WHAT YOU SHOULD DO -
Copy out every line of the data exactly; do not include the images.

--- RECORDS FOR THIS TASK Enclosed Below ---

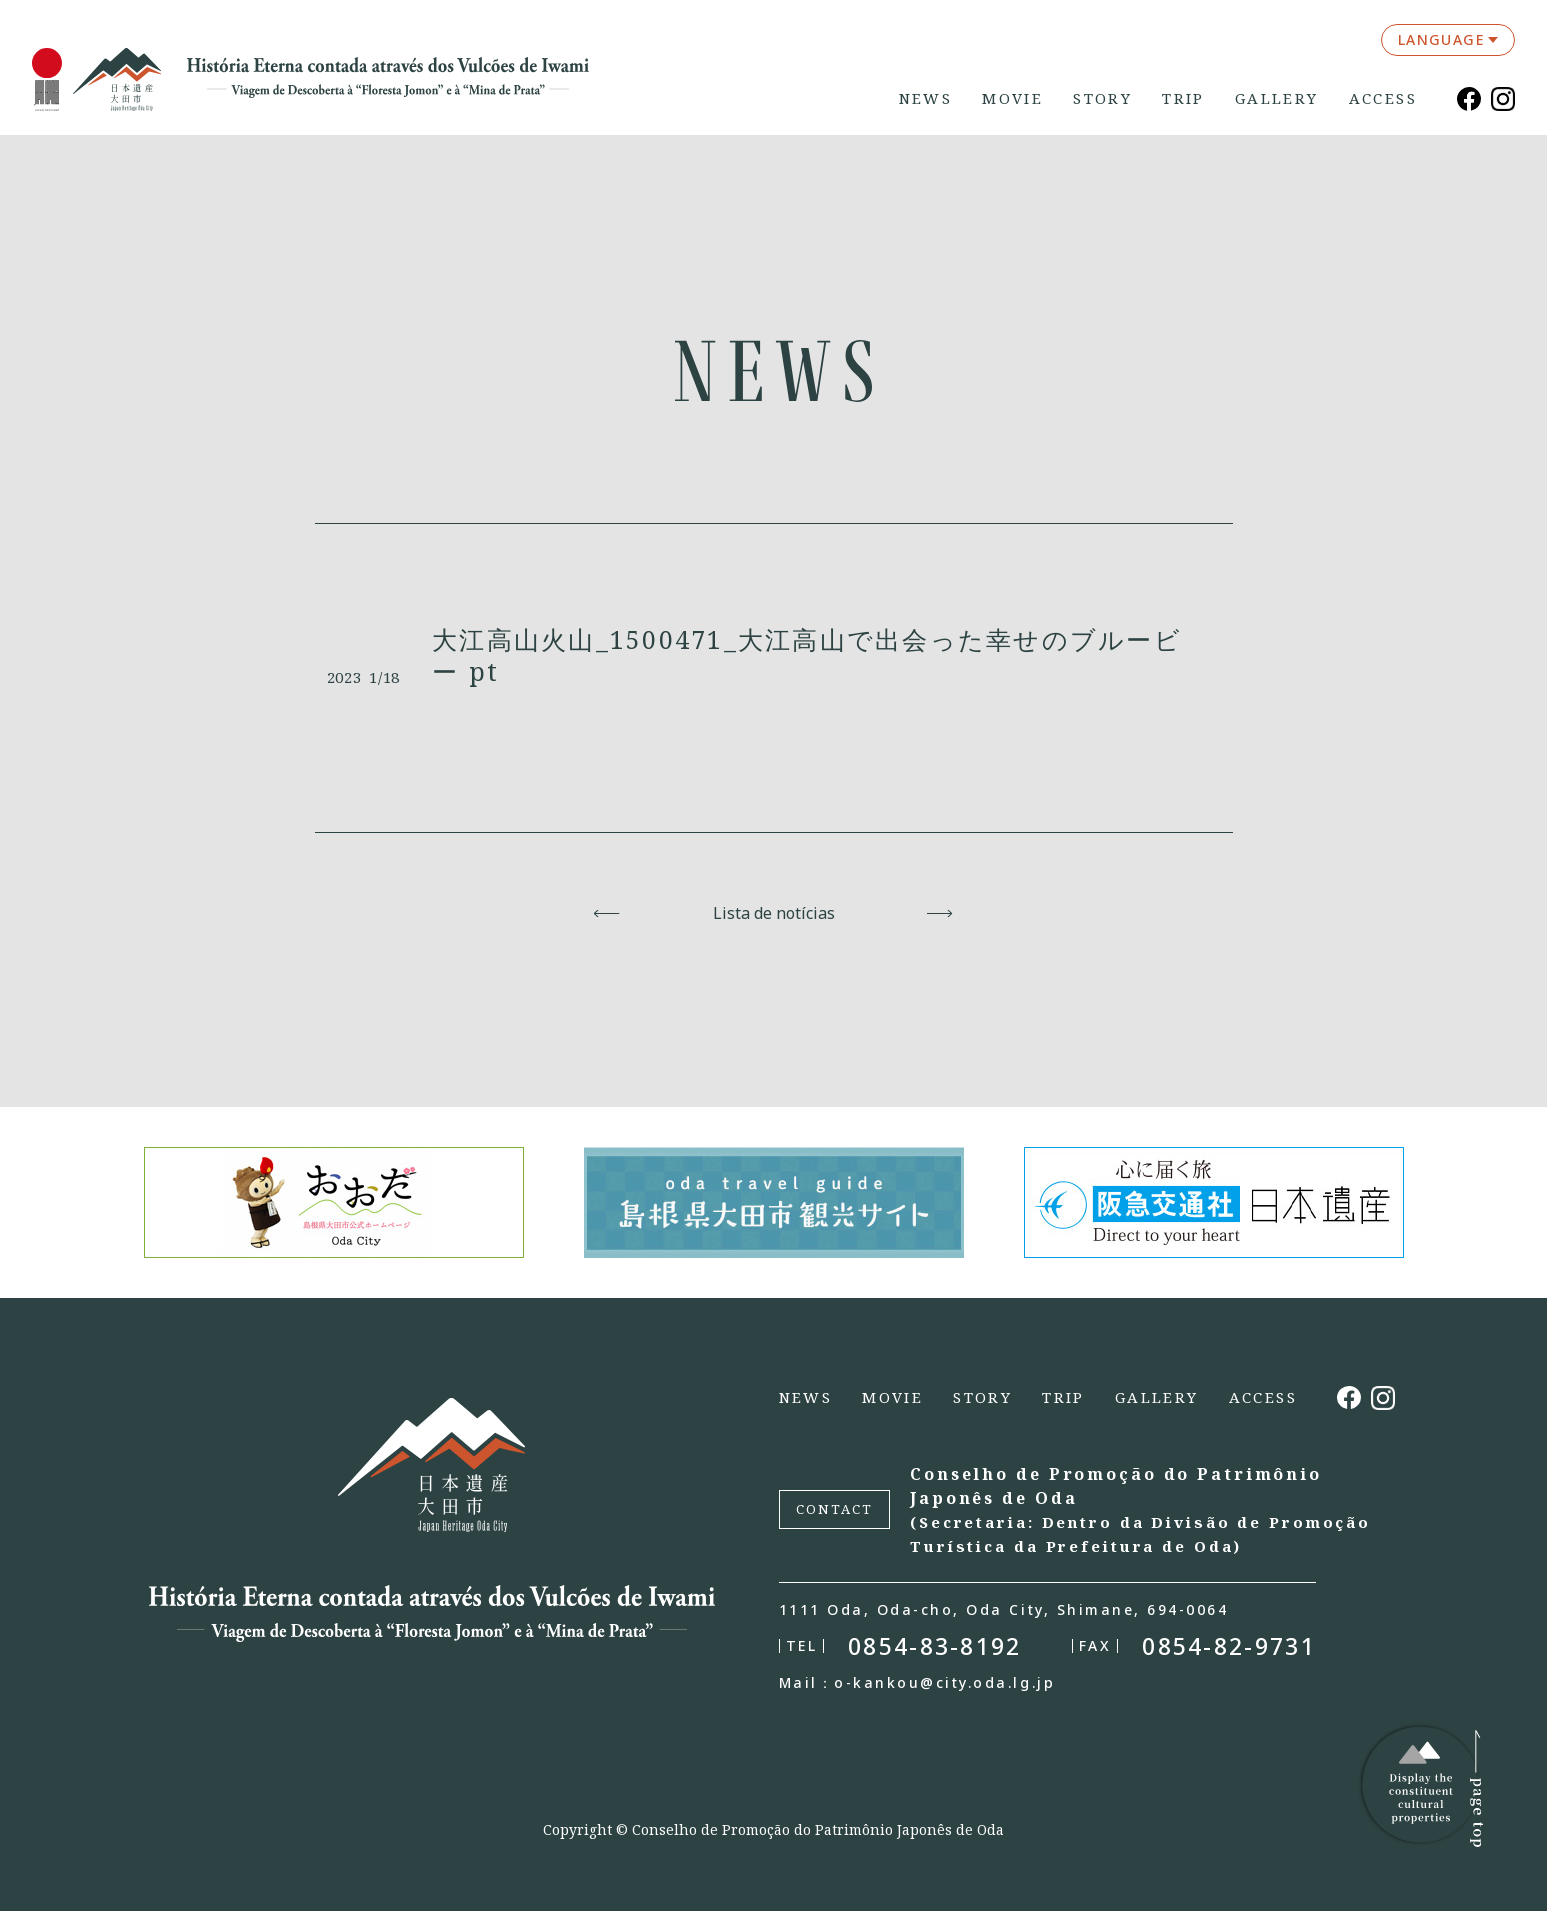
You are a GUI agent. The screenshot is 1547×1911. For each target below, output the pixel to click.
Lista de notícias (774, 913)
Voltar (607, 913)
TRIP (1183, 98)
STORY (1102, 98)
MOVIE (1012, 98)
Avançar (940, 913)
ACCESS (1383, 98)
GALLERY (1277, 98)
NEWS (926, 98)
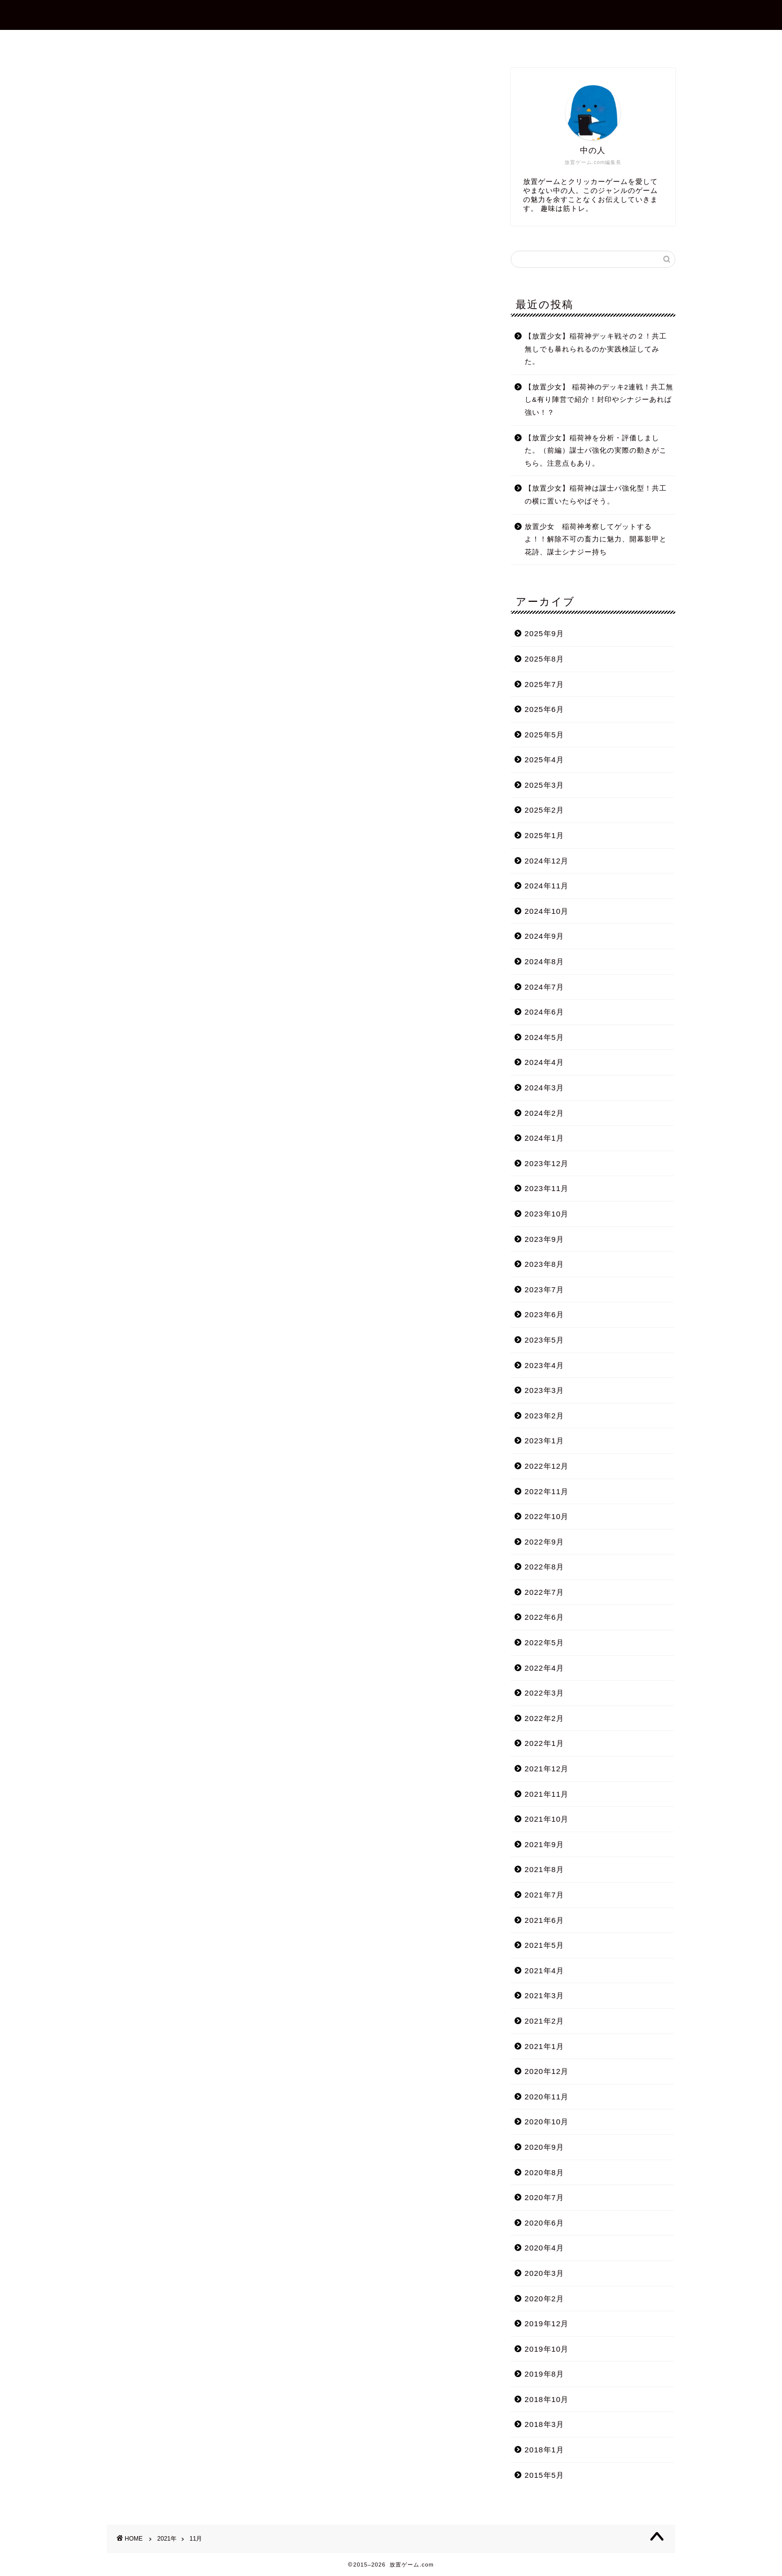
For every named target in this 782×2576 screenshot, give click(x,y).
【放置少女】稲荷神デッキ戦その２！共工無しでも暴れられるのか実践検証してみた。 (596, 349)
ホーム (274, 41)
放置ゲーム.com (391, 14)
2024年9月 (544, 936)
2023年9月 (544, 1239)
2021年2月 (544, 2021)
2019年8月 (544, 2374)
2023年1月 (544, 1440)
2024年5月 (544, 1037)
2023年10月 (547, 1213)
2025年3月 (544, 785)
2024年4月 (544, 1062)
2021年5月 (544, 1945)
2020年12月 (547, 2071)
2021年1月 (544, 2046)
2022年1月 (544, 1743)
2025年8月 (544, 659)
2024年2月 (544, 1113)
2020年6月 (544, 2223)
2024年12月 (547, 861)
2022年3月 (544, 1693)
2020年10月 (547, 2121)
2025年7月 (544, 684)
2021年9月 (544, 1844)
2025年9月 (544, 633)
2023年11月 (547, 1188)
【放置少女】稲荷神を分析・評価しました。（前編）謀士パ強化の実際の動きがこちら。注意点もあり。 (596, 450)
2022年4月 (544, 1668)
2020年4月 (544, 2247)
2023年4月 (544, 1365)
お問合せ (399, 41)
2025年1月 (544, 835)
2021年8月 (544, 1869)
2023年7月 (544, 1289)
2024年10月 (547, 911)
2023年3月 (544, 1390)
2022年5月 (544, 1642)
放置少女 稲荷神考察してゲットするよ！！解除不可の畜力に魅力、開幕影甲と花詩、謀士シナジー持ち (596, 539)
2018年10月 (547, 2399)
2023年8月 (544, 1264)
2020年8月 (544, 2172)
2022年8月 (544, 1566)
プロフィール (335, 41)
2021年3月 (544, 1995)
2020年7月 (544, 2197)
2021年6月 (544, 1920)
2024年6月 (544, 1012)
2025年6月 (544, 709)
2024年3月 (544, 1087)
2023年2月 (544, 1415)
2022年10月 (547, 1516)
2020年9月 (544, 2147)
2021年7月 (544, 1894)
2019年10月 (547, 2349)
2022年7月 (544, 1592)
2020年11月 (547, 2096)
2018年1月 (544, 2449)
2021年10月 (547, 1819)
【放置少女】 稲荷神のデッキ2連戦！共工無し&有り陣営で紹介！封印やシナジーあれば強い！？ (599, 399)
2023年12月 (547, 1163)
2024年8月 (544, 961)
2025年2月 (544, 810)
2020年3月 (544, 2273)
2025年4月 (544, 759)
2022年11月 (547, 1491)
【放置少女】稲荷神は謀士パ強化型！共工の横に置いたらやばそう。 (596, 495)
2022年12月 (547, 1466)
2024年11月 (547, 885)
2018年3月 (544, 2424)
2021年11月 (547, 1794)
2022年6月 (544, 1617)
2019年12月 (547, 2323)
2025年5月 (544, 734)
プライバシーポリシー (480, 41)
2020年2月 (544, 2298)
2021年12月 (547, 1768)
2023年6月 (544, 1314)
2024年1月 (544, 1138)
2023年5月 (544, 1340)
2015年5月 (544, 2475)
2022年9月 (544, 1542)
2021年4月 (544, 1970)
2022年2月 (544, 1718)
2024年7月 (544, 987)
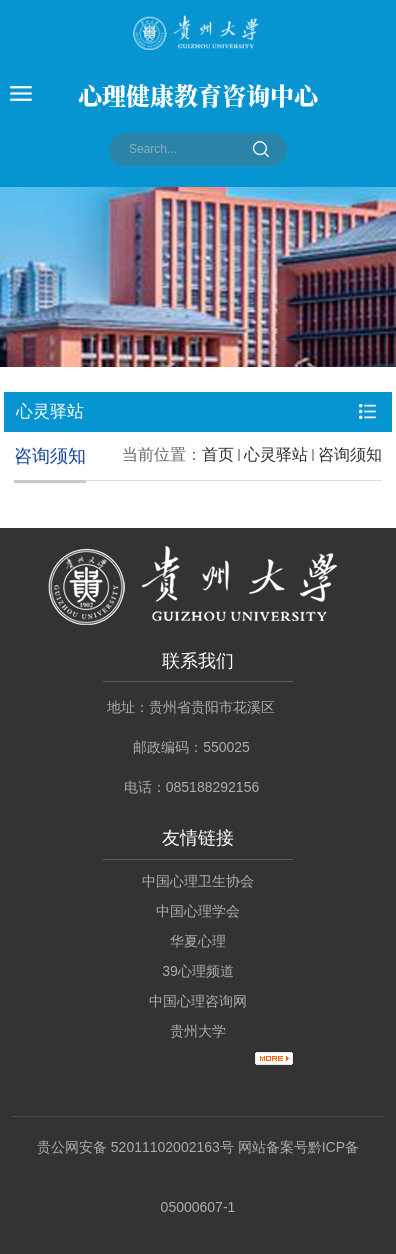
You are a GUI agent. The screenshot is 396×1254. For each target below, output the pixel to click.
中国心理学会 (198, 911)
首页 (218, 454)
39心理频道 (198, 971)
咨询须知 (350, 454)
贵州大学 (198, 1031)
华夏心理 (198, 941)
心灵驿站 (276, 454)
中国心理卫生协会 (198, 881)
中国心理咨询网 (198, 1001)
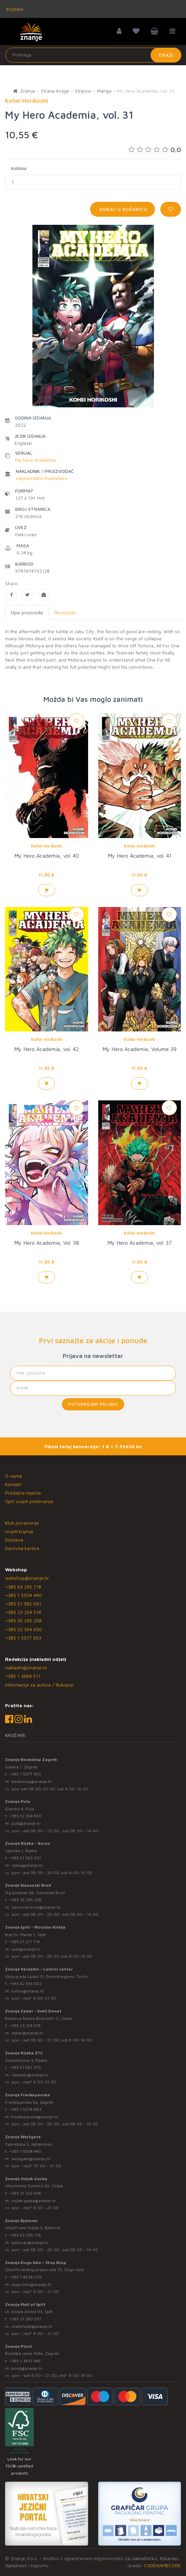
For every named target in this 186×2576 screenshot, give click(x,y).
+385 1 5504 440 (23, 1595)
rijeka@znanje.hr (27, 1865)
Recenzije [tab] (64, 612)
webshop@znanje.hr (27, 1578)
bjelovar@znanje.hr (30, 2242)
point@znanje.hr (27, 2368)
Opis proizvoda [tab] (27, 612)
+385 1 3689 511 (23, 1676)
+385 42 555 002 (25, 1983)
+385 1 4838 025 (25, 2277)
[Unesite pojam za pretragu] (93, 55)
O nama (13, 1476)
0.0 (154, 149)
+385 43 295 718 (23, 1587)
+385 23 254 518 (23, 1612)
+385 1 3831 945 (25, 2360)
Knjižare (14, 9)
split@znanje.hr (26, 1949)
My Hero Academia (35, 460)
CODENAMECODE (162, 2565)
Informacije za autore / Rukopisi (39, 1685)
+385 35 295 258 (23, 1620)
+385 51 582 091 (23, 1603)
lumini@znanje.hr (27, 1991)
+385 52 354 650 (23, 1629)
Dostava (14, 1540)
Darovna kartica (22, 1548)
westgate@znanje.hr (30, 2158)
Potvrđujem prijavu (93, 1404)
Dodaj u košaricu (122, 209)
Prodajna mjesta (23, 1493)
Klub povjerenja (22, 1523)
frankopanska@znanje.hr (34, 2116)
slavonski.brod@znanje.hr (36, 1907)
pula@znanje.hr (26, 1823)
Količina (18, 168)
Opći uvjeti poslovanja (29, 1501)
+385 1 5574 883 (25, 2109)
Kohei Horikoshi (46, 846)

--- End of Enclosed RECORDS FOR THIS TASK ---

FINISHED TASK -
You are a GUI agent. The screenshot is 1547×1911. For each target below, output the pixel to click.
Lista de notícias (774, 913)
Voltar (607, 913)
TRIP (1183, 98)
STORY (1102, 98)
MOVIE (1012, 98)
Avançar (940, 913)
ACCESS (1383, 98)
GALLERY (1277, 98)
NEWS (926, 98)
For every named target in this 782×2576 screenshot, give click(x,y).
【放置少女】稲荷神デッキ戦その２！共工無しでも暴れられるのか実践検証してみた。 (596, 349)
ホーム (274, 41)
放置ゲーム.com (391, 14)
2024年9月 (544, 936)
2023年9月 (544, 1239)
2021年2月 (544, 2021)
2019年8月 (544, 2374)
2023年1月 (544, 1440)
2024年5月 (544, 1037)
2023年10月 (547, 1213)
2025年3月 (544, 785)
2024年4月 (544, 1062)
2021年5月 (544, 1945)
2020年12月 (547, 2071)
2021年1月 (544, 2046)
2022年1月 (544, 1743)
2025年8月 (544, 659)
2024年2月 (544, 1113)
2020年6月 (544, 2223)
2024年12月 (547, 861)
2022年3月 (544, 1693)
2020年10月 (547, 2121)
2025年7月 (544, 684)
2021年9月 (544, 1844)
2025年9月 (544, 633)
2023年11月 (547, 1188)
【放置少女】稲荷神を分析・評価しました。（前編）謀士パ強化の実際の動きがこちら。注意点もあり。 (596, 450)
2022年4月 (544, 1668)
2020年4月 (544, 2247)
2023年4月 (544, 1365)
お問合せ (399, 41)
2025年1月 (544, 835)
2021年8月 (544, 1869)
2023年7月 (544, 1289)
2024年10月 (547, 911)
2023年3月 (544, 1390)
2022年5月 (544, 1642)
放置少女 稲荷神考察してゲットするよ！！解除不可の畜力に魅力、開幕影甲と花詩、謀士シナジー持ち (596, 539)
2018年10月 (547, 2399)
2023年8月 (544, 1264)
2020年8月 (544, 2172)
2022年8月 (544, 1566)
プロフィール (335, 41)
2021年3月 (544, 1995)
2020年7月 (544, 2197)
2021年6月 (544, 1920)
2024年6月 (544, 1012)
2025年6月 (544, 709)
2024年3月 (544, 1087)
2023年2月 (544, 1415)
2022年10月 (547, 1516)
2020年9月 (544, 2147)
2021年7月 (544, 1894)
2019年10月 (547, 2349)
2022年7月 (544, 1592)
2020年11月 (547, 2096)
2018年1月 (544, 2449)
2021年10月 (547, 1819)
【放置少女】 稲荷神のデッキ2連戦！共工無し&有り陣営で紹介！封印やシナジーあれば強い！？ (599, 399)
2023年12月 (547, 1163)
2024年8月 (544, 961)
2025年2月 (544, 810)
2020年3月 (544, 2273)
2025年4月 (544, 759)
2022年11月 (547, 1491)
【放置少女】稲荷神は謀士パ強化型！共工の横に置いたらやばそう。 (596, 495)
2022年12月 (547, 1466)
2024年11月 (547, 885)
2018年3月 (544, 2424)
2021年11月 (547, 1794)
2022年6月 (544, 1617)
2019年12月 (547, 2323)
2025年5月 (544, 734)
プライバシーポリシー (480, 41)
2020年2月 (544, 2298)
2021年12月 (547, 1768)
2023年6月 (544, 1314)
2024年1月 (544, 1138)
2023年5月 (544, 1340)
2015年5月 (544, 2475)
2022年9月 (544, 1542)
2021年4月 (544, 1970)
2022年2月 (544, 1718)
2024年7月 (544, 987)
You are a GUI agent. The screenshot is 396×1254. For each target below, output the pixel to click.
中国心理学会 (198, 911)
首页 (218, 454)
39心理频道 (198, 971)
咨询须知 (350, 454)
贵州大学 (198, 1031)
华夏心理 (198, 941)
心灵驿站 (276, 454)
中国心理卫生协会 (198, 881)
中国心理咨询网 (198, 1001)
For every named target in this 186×2576 screenshot, give click(x,y).
+385 1 5504 440 (23, 1595)
rijeka@znanje.hr (27, 1865)
Recenzije [tab] (64, 612)
webshop@znanje.hr (27, 1578)
bjelovar@znanje.hr (30, 2242)
point@znanje.hr (27, 2368)
Opis proizvoda [tab] (27, 612)
+385 1 3689 511 (23, 1676)
+385 42 555 002 (25, 1983)
+385 1 4838 025 (25, 2277)
[Unesite pojam za pretragu] (93, 55)
O nama (13, 1476)
0.0 (154, 149)
+385 43 295 718 (23, 1587)
+385 23 254 518 (23, 1612)
+385 1 3831 945 (25, 2360)
Knjižare (14, 9)
split@znanje.hr (26, 1949)
My Hero Academia (35, 460)
CODENAMECODE (162, 2565)
Informacije za autore / Rukopisi (39, 1685)
+385 35 295 258 (23, 1620)
+385 51 582 091 (23, 1603)
lumini@znanje.hr (27, 1991)
+385 52 354 650 (23, 1629)
Dostava (14, 1540)
Darovna kartica (22, 1548)
westgate@znanje.hr (30, 2158)
Potvrđujem prijavu (93, 1404)
Dodaj u košaricu (122, 209)
Prodajna mjesta (23, 1493)
Klub povjerenja (22, 1523)
frankopanska@znanje.hr (34, 2116)
slavonski.brod@znanje.hr (36, 1907)
pula@znanje.hr (26, 1823)
Količina (18, 168)
Opći uvjeti poslovanja (29, 1501)
+385 1 5574 883 (25, 2109)
Kohei Horikoshi (46, 846)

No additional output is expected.